Subject: I have found a DVD that I think you would enjoy
|Schubert Alfonso und Estrella|
Actors: Bar, Orgonasova, Muff, Hampson, Wottrich
Genres: Indie & Art House, Music Video & Concerts, Musicals & Performing Arts
An all-star cast, world-famous choir and orchestra conducted by the renowned Nikolaus Harnoncourt came together in May 1997 to celebrate the 200th Anniversary of Franz Schubert's birth with a new production of his rarely p... more »
Schubert's Gorgeous Music
J Scott Morrison | Middlebury VT, USA | 03/11/2009
(4 out of 5 stars)
"It understandable why Schubert's opera 'Alfonso und Estrella' has barely managed to keep a toehold on the world's operatic stages. In spite of its gorgeous music, its plot is static and uninvolving. There are two DVD versions of the opera, one from a provincial Italian company whose only well-known singer is Eva Mei, and this one. I have not seen the Italian DVD and cannot comment on its virtues. But you can read comments about it here: Schubert - Alfonso und Estrella / Mei, Trost, Schmeckenbecher, Muff, Werba, Korsten, Cagliari Opera. I gather it is a minimalist production. The present DVD, with its cast of well-known singers, is a traditional production from the 1997 Vienna Festival. And it has much to recommend it, not least the beautiful musical performance by such singers as Thomas Hampson, Luba Organosova, Olaf Bär and Alfred Muff. In addition, the part of Alfonso is sung by a tenor new to me, Endrik Wottrich, a tall handsome fellow, a good actor with a lyric voice that falls sweetly on the ear. In the pit is the Chamber Orchestra of Europe under the redoubtable Nikolaus Harnoncourt. The chorus is Vienna's Arnold Schoenberg Choir. Stage direction, very nicely done, is by Jürgen Flimm, currently the intendant of the Berlin Opera. And for television the director is the ubiquitous and skilled Brian Large.

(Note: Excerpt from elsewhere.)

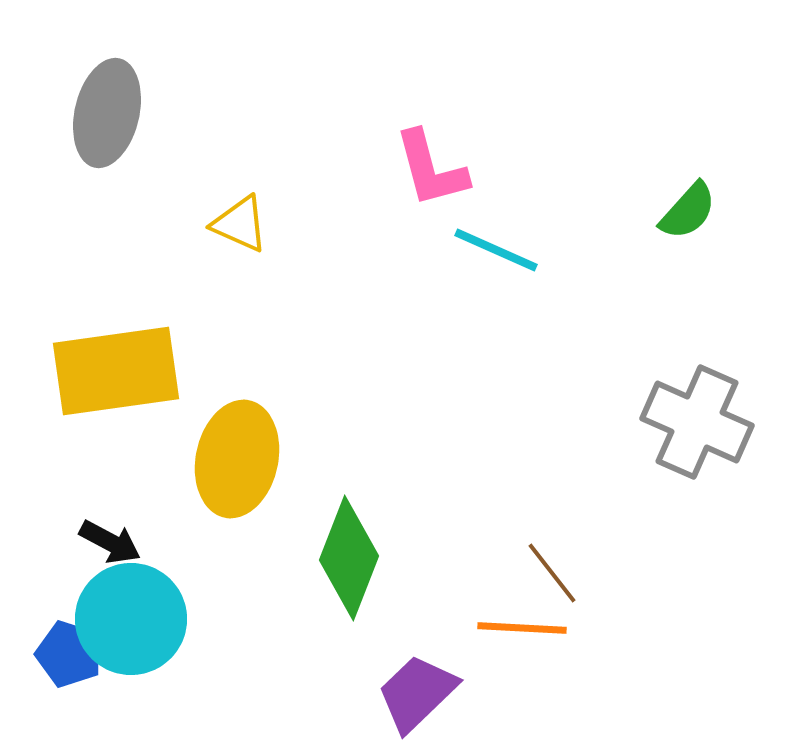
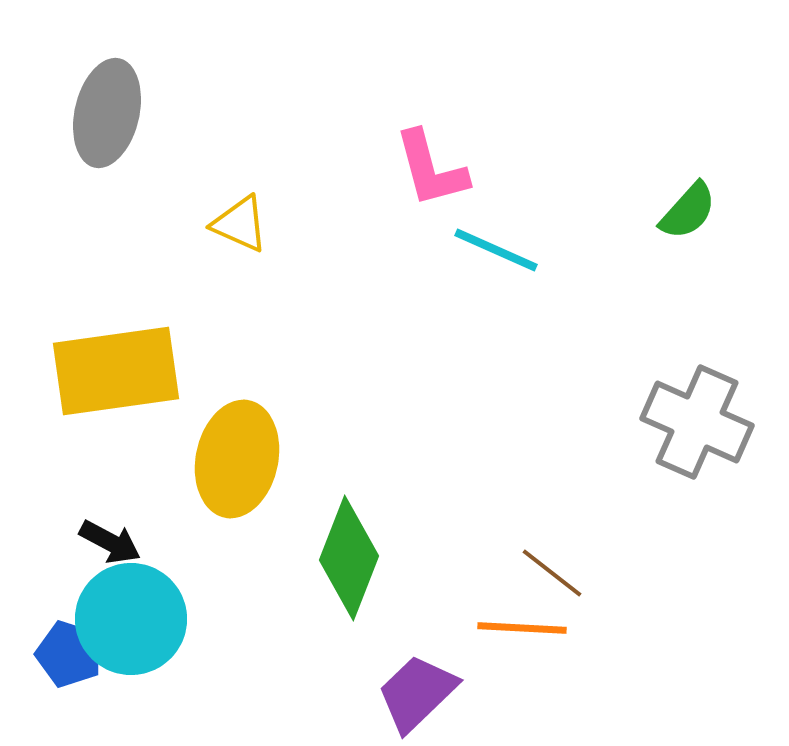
brown line: rotated 14 degrees counterclockwise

The plot of 'Alfonso und Estrella' concerns a deposed King Froila, his son Alfonso, his rival Mauregato, and the rival's beauteous daughter Estrella with whom Alfonso falls in love. Through various trials and tribulations all works out for the couple. The main thing here is the absolutely marvelous music. I have known the music for more than thirty years from an LP version featuring Edith Mathis and Peter Schreier. I can say that Organosova and Wittrich give them a run for their money, and in addition there is the magnificent performance of Alonso's father, King Froila, by Thomas Hampson and by by Olaf Bär as King Mauregato.
So, my recommendation of this DVD is for those who yearn to see a good staged production of this work in a marvelous musical presentation.
Running time: 140mins; NTSC: 0 (all regions); Aspect ratio: 16:9; Dolby Digital 2.0 Stereo and DTS 5.0. Sound is good as is the videography.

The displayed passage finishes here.